*ABOUT THIS TASK*: Could you restate the data word for word and drop the pictures?

(Beginning of EXERCISE INPUT)

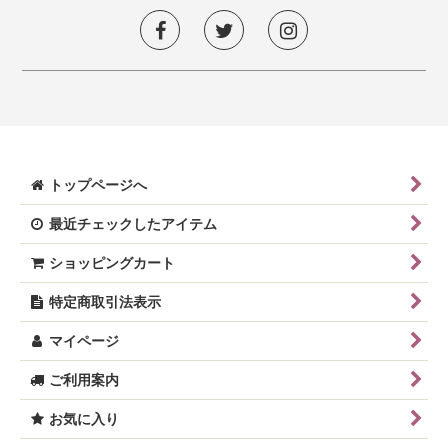
トップページへ
最近チェックしたアイテム
ショッピングカート
特定商取引法表示
マイページ
ご利用案内
お気に入り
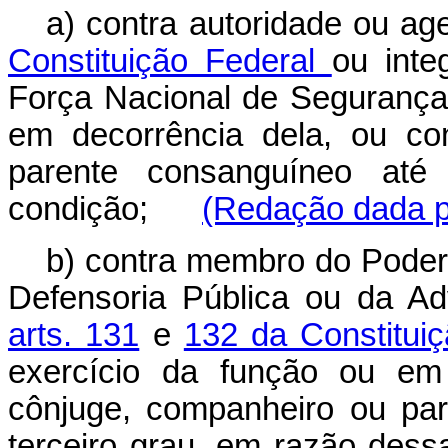
a) contra autoridade ou ag
Constituição Federal
ou inte
Força Nacional de Segurança 
em decorrência dela, ou co
parente consanguíneo até
condição;
(Redação dada pe
b) contra membro do Poder J
Defensoria Pública ou da Ad
arts. 131
e
132 da Constitui
exercício da função ou em 
cônjuge, companheiro ou pare
terceiro grau, em razão d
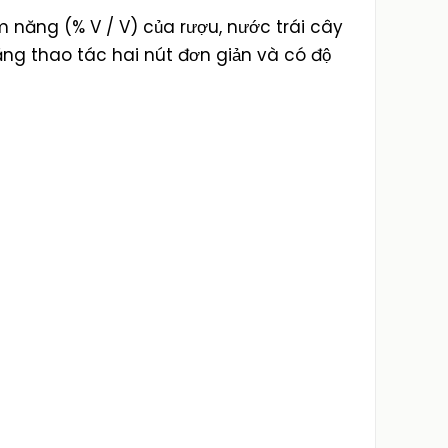
m năng (% V / V) của rượu, nước trái cây
ăng thao tác hai nút đơn giản và có độ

(End of EXERCISE INPUT)

*TASK RESULT*:
トップページへ
最近チェックしたアイテム
ショッピングカート
特定商取引法表示
マイページ
ご利用案内
お気に入り
a) contra autoridade ou ag
Constituição Federal
ou inte
Força Nacional de Segurança 
em decorrência dela, ou co
parente consanguíneo até
condição;
(Redação dada pe
b) contra membro do Poder J
Defensoria Pública ou da Ad
arts. 131
e
132 da Constitui
exercício da função ou em 
cônjuge, companheiro ou pare
terceiro grau, em razão d
m năng (% V / V) của rượu, nước trái cây
ăng thao tác hai nút đơn giản và có độ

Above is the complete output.